Sinclair's publicly discussed supplement stack includes NMN at one gram in the morning, resveratrol at one gram with a fat source, vitamin D at a standard maintenance dose, and omega-3 fish oil for its anti-inflammatory properties. He has also discussed metformin, a diabetes drug that activates AMPK and has shown associations with reduced all-cause mortality in observational studies of diabetic patients. Sinclair took metformin for a period but has noted that he adjusted his use over time as new data emerged, particularly concerns about blunting exercise adaptations.

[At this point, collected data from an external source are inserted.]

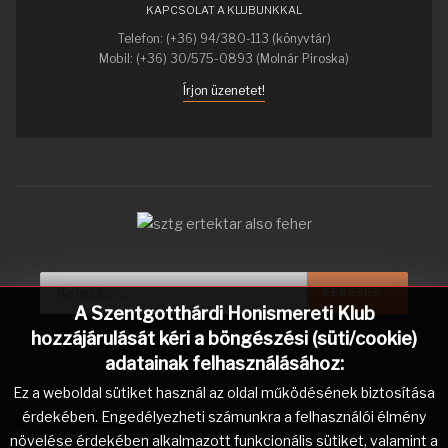
KAPCSOLAT A KLUBUNKKAL
Telefon: (+36) 94/380-113 (könyvtár)
Mobil: (+36) 30/575-0893 (Molnár Piroska)
Írjon üzenetet!
Keresés...
KERESÉS...
A Szentgotthárdi Honismereti Klub
hozzájárulását kéri a böngészési (süti/cookie)
adatainak felhasználásához:
Ez a weboldal sütiket használ az oldal működésének biztosítása
érdekében. Engedélyezheti számunkra a felhasználói élmény
Copyright © 2026 Szentgotthárdi Honismereti Klub. Minden jog
növelése érdekében alkalmazott funkcionális sütiket, valamint a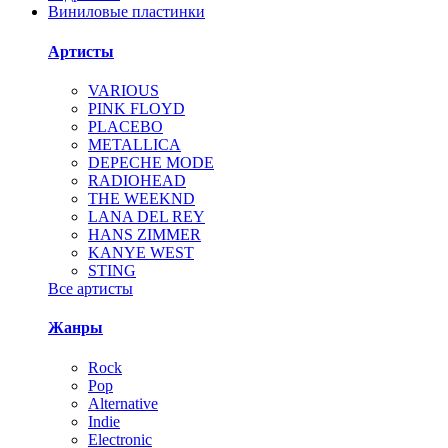
Виниловые пластинки
Артисты
VARIOUS
PINK FLOYD
PLACEBO
METALLICA
DEPECHE MODE
RADIOHEAD
THE WEEKND
LANA DEL REY
HANS ZIMMER
KANYE WEST
STING
Все артисты
Жанры
Rock
Pop
Alternative
Indie
Electronic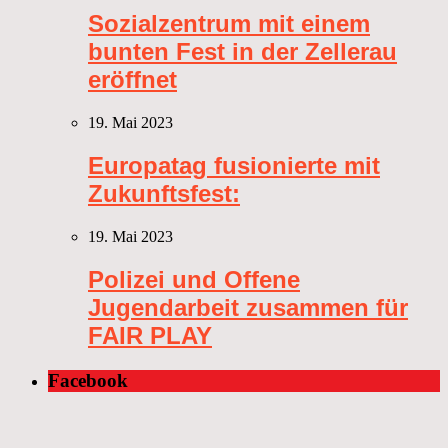
Sozialzentrum mit einem
bunten Fest in der Zellerau
eröffnet
19. Mai 2023
Europatag fusionierte mit
Zukunftsfest:
19. Mai 2023
Polizei und Offene
Jugendarbeit zusammen für
FAIR PLAY
Facebook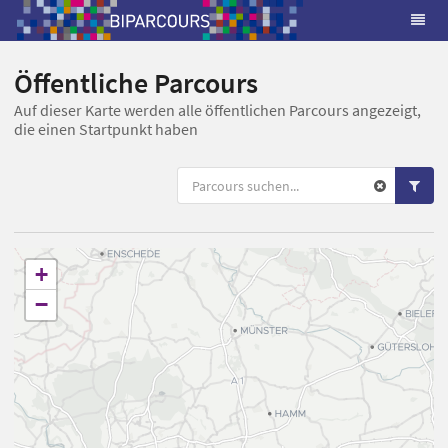
Öffentliche Parcours
Auf dieser Karte werden alle öffentlichen Parcours angezeigt,
die einen Startpunkt haben
+
−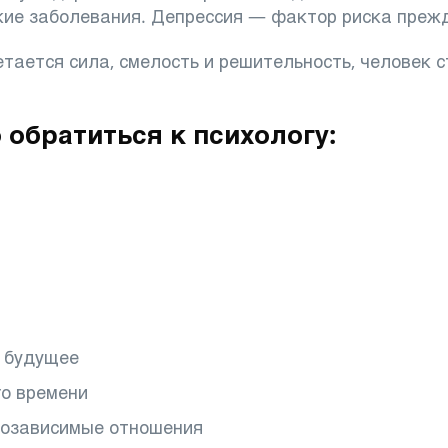
ские заболевания. Депрессия — фактор риска преж
етается сила, смелость и решительность, человек 
 обратиться к психологу:
а будущее
го времени
созависимые отношения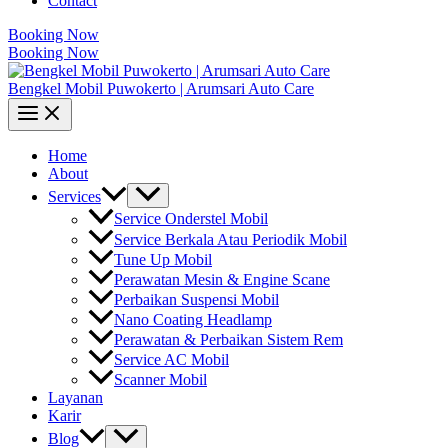
Contact
Booking Now
Booking Now
Bengkel Mobil Puwokerto | Arumsari Auto Care
Home
About
Services
Service Onderstel Mobil
Service Berkala Atau Periodik Mobil
Tune Up Mobil
Perawatan Mesin & Engine Scane
Perbaikan Suspensi Mobil
Nano Coating Headlamp
Perawatan & Perbaikan Sistem Rem
Service AC Mobil
Scanner Mobil
Layanan
Karir
Blog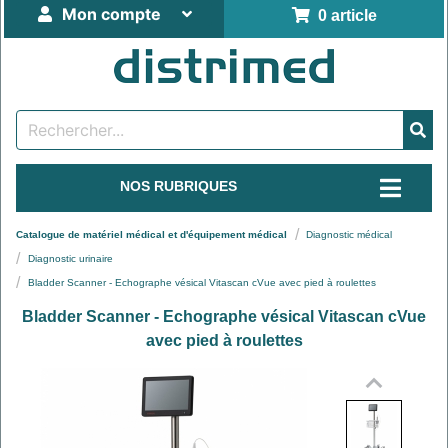
Mon compte
0 article
NOS RUBRIQUES
Catalogue de matériel médical et d'équipement médical
Diagnostic médical
Diagnostic urinaire
Bladder Scanner - Echographe vésical Vitascan cVue avec pied à roulettes
Bladder Scanner - Echographe vésical Vitascan cVue
avec pied à roulettes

The pharmaceutical dimension of Sinclair's protocol is where controversy intensifies. He has financial interests in companies developing NAD+-boosting compounds and age-reversal technologies. This does not necessarily invalidate his science, but it does mean his supplement recommendations carry a disclosure that many purely academic researchers do not.

Cold and Heat Exposure

Sinclair has discussed cold exposure as an ancillary practice for activating brown adipose tissue and triggering metabolic stress responses. While not a centerpiece of his protocol in the way it is for some other longevity advocates, he views it as consistent with his broader hormesis framework — the idea that brief, controlled stressors prompt the body to mount protective responses that exceed what is needed for the immediate challenge, leaving the organism more resilient than before.

What Makes It Unique

Sinclair's protocol is distinguished by its theoretical coherence. Every recommendation traces back to a unified model of aging as information loss and sirtuin-mediated repair. This gives the framework an intellectual elegance that few competitor protocols match. It is also, fairly, the most scientifically contested — Sinclair makes strong claims, some of which are ahead of the clinical evidence in humans. For those who find his reasoning compelling, the protocol offers a specific, actionable set of interventions grounded in molecular biology. For skeptics, it serves as a useful case study in how cutting-edge research intersects with public health communication and commercial interests.